Source data Start Marker

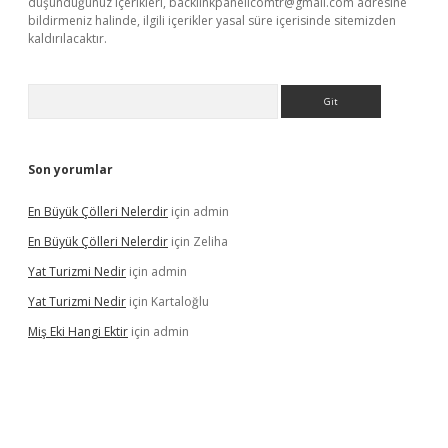
düşündüğünüz içerikleri,
backlinkpanelicomtr@gmail.com
adresine
bildirmeniz halinde, ilgili içerikler yasal süre içerisinde sitemizden
kaldırılacaktır.
Arama
Son yorumlar
En Büyük Çölleri Nelerdir
için
admin
En Büyük Çölleri Nelerdir
için
Zeliha
Yat Turizmi Nedir
için
admin
Yat Turizmi Nedir
için
Kartaloğlu
Miş Eki Hangi Ektir
için
admin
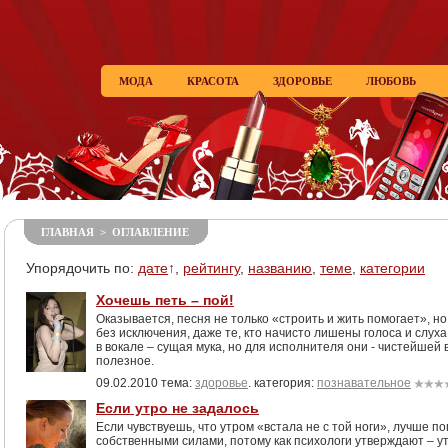
МОДА
КРАСОТА
ЗДОРОВЬЕ
ЛЮБОВЬ
ГЛАВНАЯ
>
ОГЛАВЛЕНИЕ
Упорядочить по:
дате
↑,
рейтингу
,
названию
,
теме
,
категории
Хочешь петь – пой!
Оказывается, песня не только «строить и жить помогает», но
без исключения, даже те, кто начисто лишены голоса и слух
в вокале – сущая мука, но для исполнителя они - чистейшей 
полезное.
09.02.2010 тема:
здоровье
. категория:
познавательное
Если утро не задалось
Если чувствуешь, что утром «встала не с той ноги», лучше 
собственными силами, потому как психологи утверждают – 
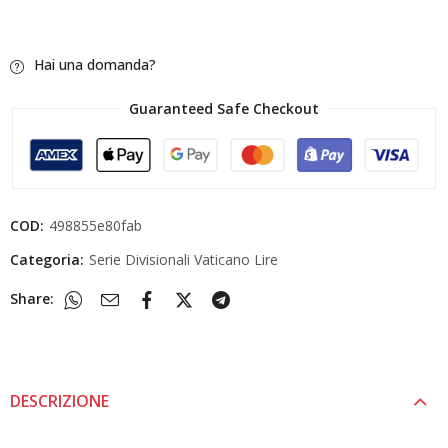
Hai una domanda?
Guaranteed Safe Checkout
COD:
498855e80fab
Categoria:
Serie Divisionali Vaticano Lire
Share:
DESCRIZIONE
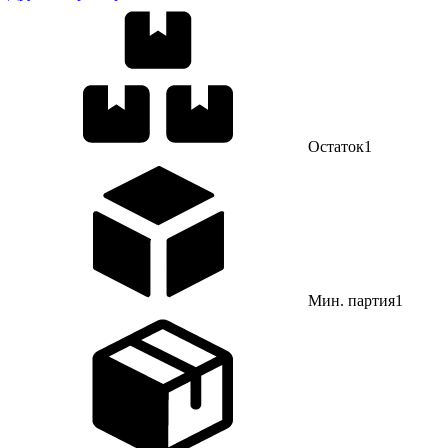
Остаток
1
Мин. партия
1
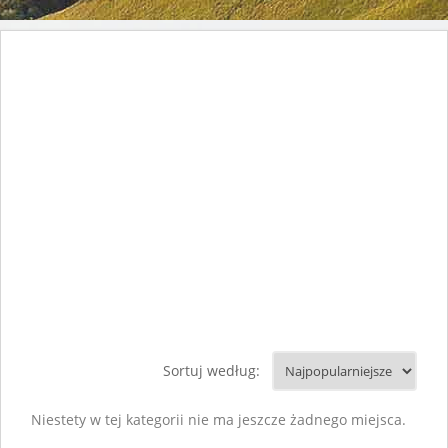
Sortuj według:
Niestety w tej kategorii nie ma jeszcze żadnego miejsca.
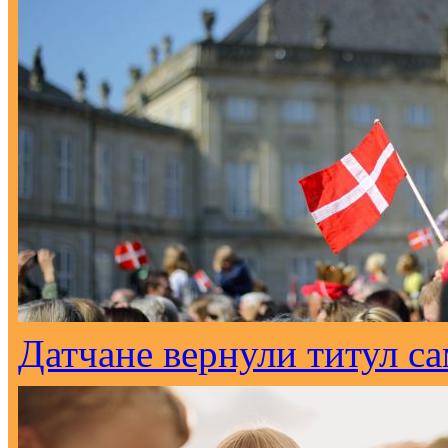
Датчане вернули титул с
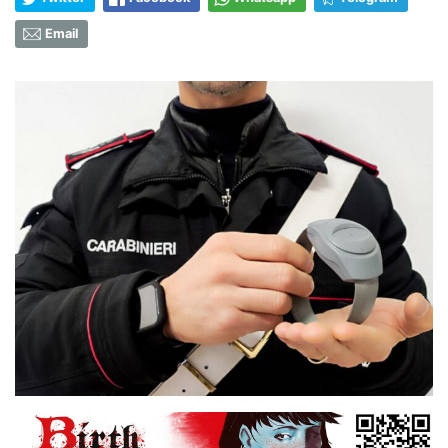
Email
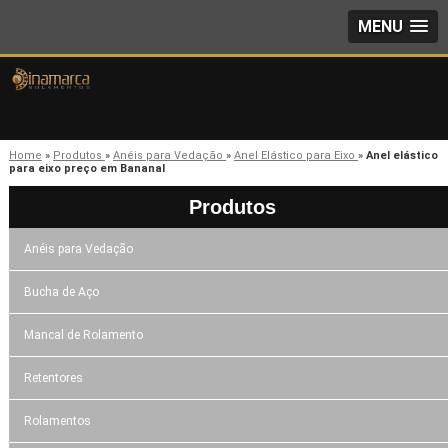
MENU
Home
»
Produtos
»
Anéis para Vedação
»
Anel Elástico para Eixo
»
Anel elástico
para eixo preço em Bananal
Produtos
Anéis para Vedação
Bucha de Aço
Mancal de Rolamento
Retentores
Rolamentos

Source data End Marker

_Exercise_: Would you print the listing above in full, exactly, but with no pictures?

_Expected answer_:
düşündüğünüz içerikleri,
backlinkpanelicomtr@gmail.com
adresine
bildirmeniz halinde, ilgili içerikler yasal süre içerisinde sitemizden
kaldırılacaktır.
Arama
Son yorumlar
En Büyük Çölleri Nelerdir
için
admin
En Büyük Çölleri Nelerdir
için
Zeliha
Yat Turizmi Nedir
için
admin
Yat Turizmi Nedir
için
Kartaloğlu
Miş Eki Hangi Ektir
için
admin
МОДА
КРАСОТА
ЗДОРОВЬЕ
ЛЮБОВЬ
ГЛАВНАЯ
>
ОГЛАВЛЕНИЕ
Упорядочить по:
дате
↑,
рейтингу
,
названию
,
теме
,
категории
Хочешь петь – пой!
Оказывается, песня не только «строить и жить помогает», но
без исключения, даже те, кто начисто лишены голоса и слух
в вокале – сущая мука, но для исполнителя они - чистейшей 
полезное.
09.02.2010 тема:
здоровье
. категория:
познавательное
Если утро не задалось
Если чувствуешь, что утром «встала не с той ноги», лучше 
собственными силами, потому как психологи утверждают – 
Hai una domanda?
Guaranteed Safe Checkout
COD:
498855e80fab
Categoria:
Serie Divisionali Vaticano Lire
Share:
DESCRIZIONE
Остаток
1
Мин. партия
1
Sortuj według:
Niestety w tej kategorii nie ma jeszcze żadnego miejsca.
Датчане вернули титул с
Email
MENU
Home
»
Produtos
»
Anéis para Vedação
»
Anel Elástico para Eixo
»
Anel elástico
para eixo preço em Bananal
Produtos
Anéis para Vedação
Bucha de Aço
Mancal de Rolamento
Retentores
Rolamentos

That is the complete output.